Every record below should be copied exactly, with the pictures left out.

----------------------------------------

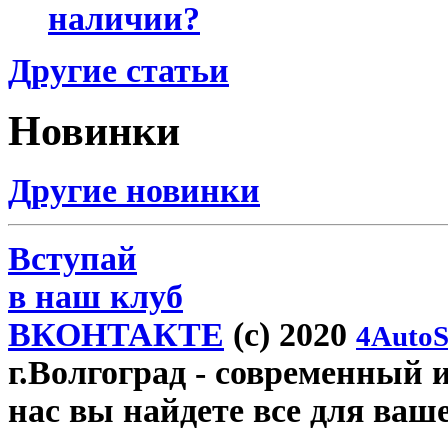
наличии?
Другие статьи
Новинки
Другие новинки
Вступай
в наш клуб
ВКОНТАКТЕ
(c) 2020
4AutoS
г.Волгоград
- современный и
нас вы найдете все для ваш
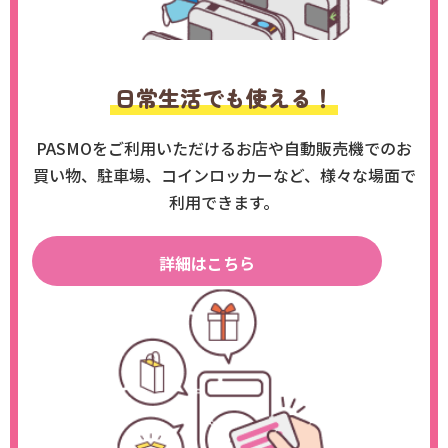
日常生活でも使える！
PASMOをご利用いただけるお店や自動販売機でのお
買い物、駐車場、コインロッカーなど、様々な場面で
利用できます。
詳細はこちら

----------------------------------------

= RESULT OF THIS TASK =
наличии?
Другие статьи
Новинки
Другие новинки
Вступай
в наш клуб
ВКОНТАКТЕ
(c) 2020
4AutoS
г.Волгоград
- современный и
нас вы найдете все для ваш
日常生活でも使える！
PASMOをご利用いただけるお店や自動販売機でのお
買い物、駐車場、コインロッカーなど、様々な場面で
利用できます。
詳細はこちら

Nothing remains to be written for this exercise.